Io sbatto la testa contro un ‘bon’ muro di gomma-piuma_vuota e mi chiedo cosa c’ę di più
“autocelebrazione autoreferenziale”
Di chi va a sindacare se io prego. x chi prego, quanto prego… ma non basta!
Si sostituisce al Giudizio di Dio!!
Si, anche a me sembra proprio il caso di riferirsi ai tempi Evangelici. Quando Gesu similmente a oggi ha detto rivolto alla folla:” Ipocriti, sapete valutare l’aspetto della terra e del cielo; come mai questo tempo non sapete valutarlo? Infatti vediamo montagne franare, ghiacciai sparire, il caldo in ottobre ininfluente sulle influenze nuove di cui non interrogarci! . Scoppiano guerre improvvise, violente cariche di odio, per vertenze a lungo tenute represse. E nessuna risposta da dare a Cristo, come allora!!? Ma se siamo cristiani veri almeno tra noi trovare il coraggio di ammettere l’evidenza
Si è con il fare, o aver fatto, che si conosce che cosa è il Vangelo della vita. Non ha bisogno di orpelli la Parola, se non di darle compimento. Se insegnata ai più piccoli, ancora di più deve essere tradotta in modo esemplare, non ha bisogno di ricorrere a fantasia ne di diventare gioco per essere meglio compresa anzi più viene pronunciata secondo il modello di Cristo, più viene presa sul serio, meditata. Quindi non è storia raccontata ma acquista attenzione quando si riferisce a ciò che si sta vivendo, senza infingimenti perché non è insegnamento di uomini, anche fossero i più autorevoli perché non sempre corrispondono a quella Verità che è in Cristo. “Le mie vie non sono le vostre vie” e ha ragione perché Amore, Giustizia e Libertà sono soltanto nella Sua via se percorsa, e garantiscono verità e vita
I cristiani armeni cacciati e sterminati del Nagorno Karabach, dimenticati da tutti, non difesi da nessuno, neppure nominati dal papa, stanno vivendo in questi giorni la loro tragedia. Se e’ vero il Vangelo ( Beati quelli che piangono …..)sono loro oggi molto piu’ vicini allo Spirito di Dio che e’ spirito di consolazione, di tutti prelati vescovi cardinali teologi ed esperti riuniti a Roma per la l’ autocelebrazione autoreferenziale detta Sinodo.

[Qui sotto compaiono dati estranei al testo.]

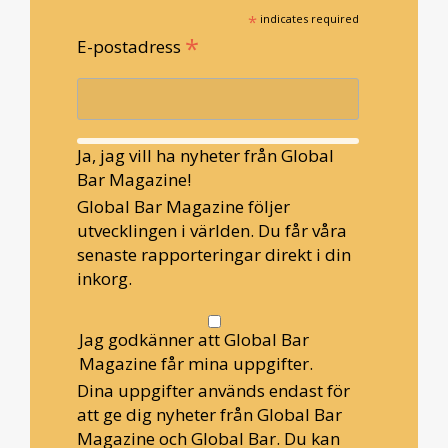
*
indicates required
*
E-postadress
Ja, jag vill ha nyheter från Global
Bar Magazine!
Global Bar Magazine följer
utvecklingen i världen. Du får våra
senaste rapporteringar direkt i din
inkorg.
Jag godkänner att Global Bar
Magazine får mina uppgifter.
Dina uppgifter används endast för
att ge dig nyheter från Global Bar
Magazine och Global Bar. Du kan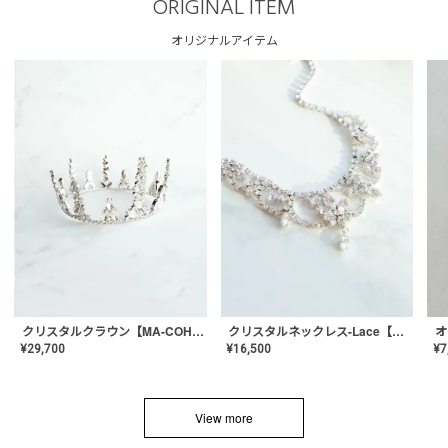
ORIGINAL ITEM
オリジナルアイテム
クリスタルネックレス-Lace【MA-CONL-02】
クリスタルクラウン【MA-COHD-01】韓国風クラウン/ウェディングクラウン/ティアラ
¥
16,500
¥
29,700
¥
7
View more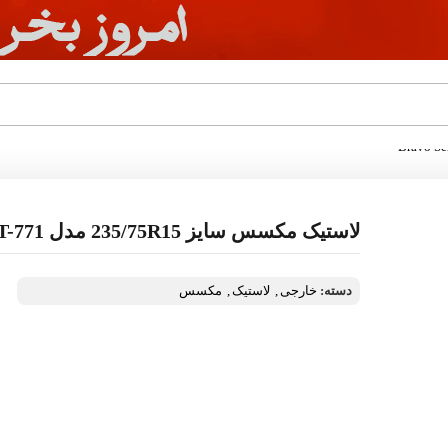
لاستیک مکسس سایز 235/75R15 مدل Bravo Series AT-771
دسته:
خارجی
,
لاستیک
,
مکسس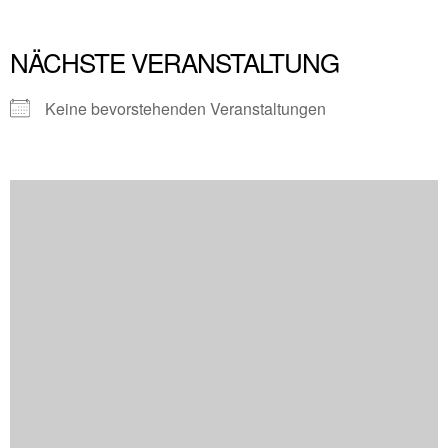
NÄCHSTE VERANSTALTUNG
Keine bevorstehenden Veranstaltungen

Sottoscrivo OGNI parola di Stefano.
Dice cose che direi anch’io. Con molto meno fair play.
Una parola mi ha fatto sobbalzare : STANTIO: la stessa che mi é venuta dentro, anche cone sentore, ieri sera collegato con Zoom ad un Convegno Pastorale. Ottimo k/h pastorale. Evidente “cultura” ma io non ci ho sentito niente di VIVO.

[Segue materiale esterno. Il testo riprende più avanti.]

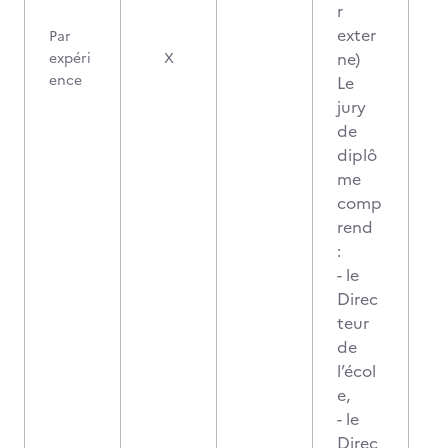
r
exter
Par
ne)
expéri
X
ence
Le
jury
de
diplô
me
comp
rend
:
- le
Direc
teur
de
l’écol
e,
- le
Direc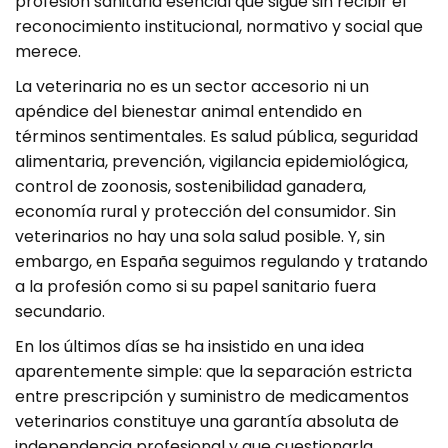
profesión sanitaria esencial que sigue sin recibir el
reconocimiento institucional, normativo y social que
merece.
La veterinaria no es un sector accesorio ni un
apéndice del bienestar animal entendido en
términos sentimentales. Es salud pública, seguridad
alimentaria, prevención, vigilancia epidemiológica,
control de zoonosis, sostenibilidad ganadera,
economía rural y protección del consumidor. Sin
veterinarios no hay una sola salud posible. Y, sin
embargo, en España seguimos regulando y tratando
a la profesión como si su papel sanitario fuera
secundario.
En los últimos días se ha insistido en una idea
aparentemente simple: que la separación estricta
entre prescripción y suministro de medicamentos
veterinarios constituye una garantía absoluta de
independencia profesional y que cuestionarla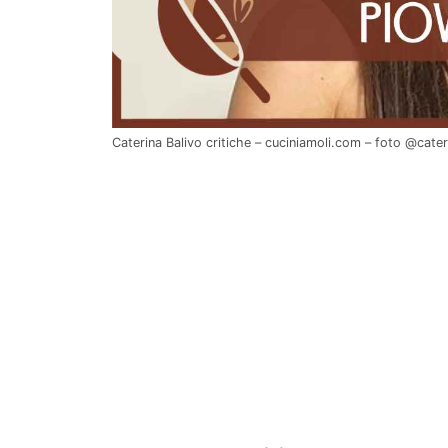
Caterina Balivo critiche – cuciniamoli.com – foto @cater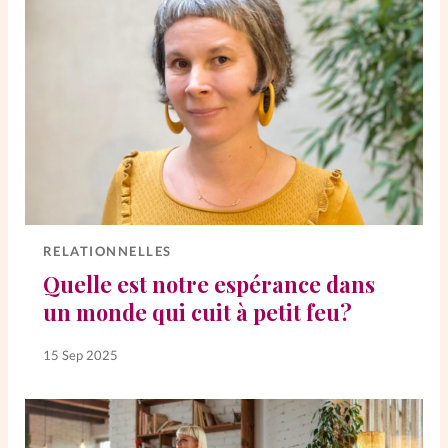
RELATIONNELLES
Quelle est notre espérance dans
un monde qui cuit à petit feu?
15 Sep 2025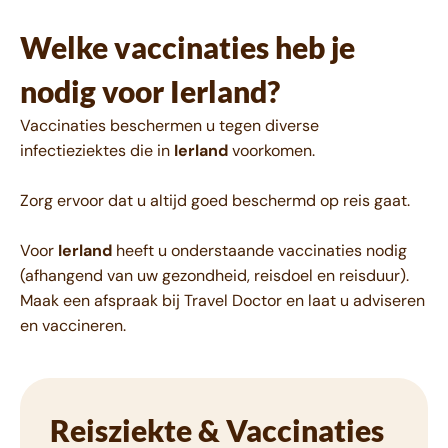
Welke vaccinaties heb je
nodig voor Ierland?
Vaccinaties beschermen u tegen diverse
infectieziektes die in
Ierland
voorkomen.
Zorg ervoor dat u altijd goed beschermd op reis gaat.
Voor
Ierland
heeft u onderstaande vaccinaties nodig
(afhangend van uw gezondheid, reisdoel en reisduur).
Maak een afspraak bij Travel Doctor en laat u adviseren
en vaccineren.
Reisziekte & Vaccinaties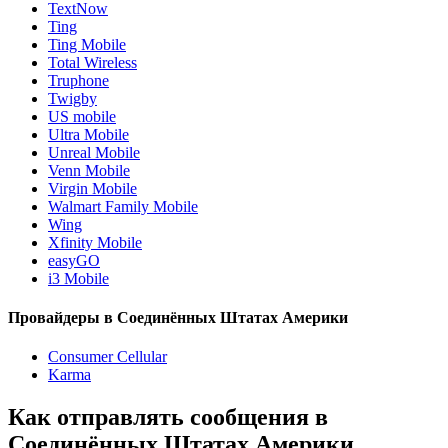
TextNow
Ting
Ting Mobile
Total Wireless
Truphone
Twigby
US mobile
Ultra Mobile
Unreal Mobile
Venn Mobile
Virgin Mobile
Walmart Family Mobile
Wing
Xfinity Mobile
easyGO
i3 Mobile
Провайдеры в Соединённых Штатах Америки
Consumer Cellular
Karma
Как отправлять сообщения в
Соединённых Штатах Америки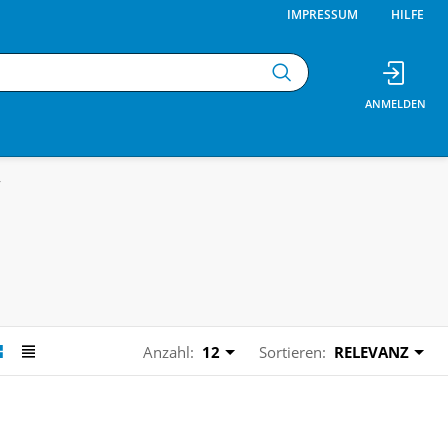
IMPRESSUM
HILFE
r
Anzahl:
12
Sortieren:
RELEVANZ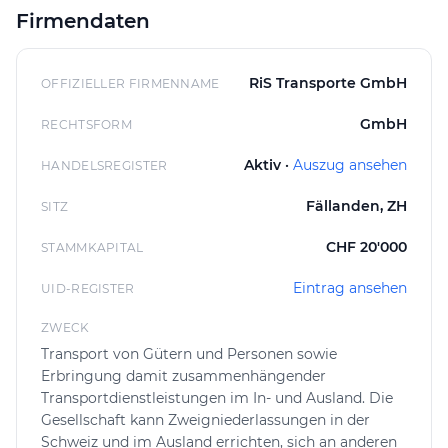
Dienstleistungen, die mit dem Transport
Firmendaten
zusammenhängen. Dabei steht eine flexible und
bedarfsgerechte Umsetzung der Aufgaben im
Vordergrund. Auch Personenbeförderung gehört zum
RiS Transporte GmbH
OFFIZIELLER FIRMENNAME
Spektrum, wodurch sich das Unternehmen als
GmbH
RECHTSFORM
vielseitiger Dienstleister in der Region um Benglen
positioniert.
Aktiv ·
Auszug ansehen
HANDELSREGISTER
Kontakt und Ablauf
Fällanden, ZH
SITZ
Kundinnen und Kunden können sich direkt an RiS
Transporte GmbH wenden, um eine Offerte für den
CHF 20'000
STAMMKAPITAL
gewünschten Transport zu erhalten. Die Abwicklung
Eintrag ansehen
erfolgt in der Regel unkompliziert und transparent,
UID-REGISTER
wobei individuelle Wünsche und Rahmenbedingungen
ZWECK
frühzeitig besprochen werden. Auf diese Weise wird
Transport von Gütern und Personen sowie
sichergestellt, dass alle Anforderungen berücksichtigt
Erbringung damit zusammenhängender
und die Transportdienstleistungen effizient ausgeführt
Transportdienstleistungen im In- und Ausland. Die
werden.
Gesellschaft kann Zweigniederlassungen in der
Schweiz und im Ausland errichten, sich an anderen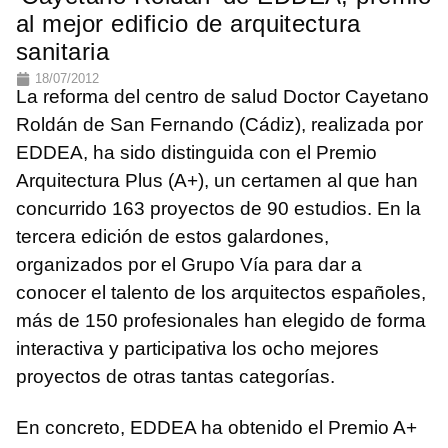
al mejor edificio de arquitectura
sanitaria
18/07/2012
La reforma del centro de salud Doctor Cayetano
Roldán de San Fernando (Cádiz), realizada por
EDDEA, ha sido distinguida con el Premio
Arquitectura Plus (A+), un certamen al que han
concurrido 163 proyectos de 90 estudios. En la
tercera edición de estos galardones,
organizados por el Grupo Vía para dar a
conocer el talento de los arquitectos españoles,
más de 150 profesionales han elegido de forma
interactiva y participativa los ocho mejores
proyectos de otras tantas categorías.
En concreto, EDDEA ha obtenido el Premio A+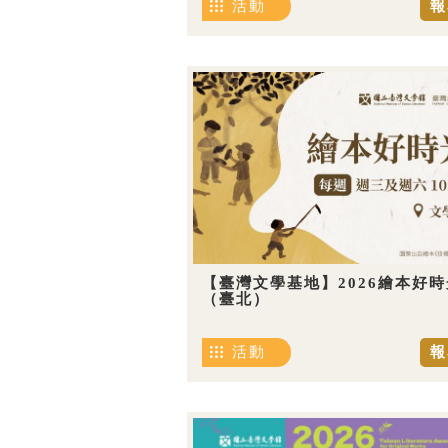
活動
報
【臺灣文學基地】2026繪本好時
（臺北）
活動
報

Quasi CENTO partecipanti! Al solito ‘interni’… catechisti and so on..
Un loro intervento :
Oggi la Cresima é stata soppiantata dalla Comunione : dopo non li vedi più!
Analisi degli errori?
Tra chi la conosce bene. Come Ste.. ma nn ne parla, sfiduciato.. e chi non si mai chiesto il perchè…Verrebbe la tentazione di ‘staccare’ come fece Paolo vs Giacomo e poi tanti ma veramente tanti altri..
Ma il vero Cristiano deve RIUNIRE anche chi ę skappato.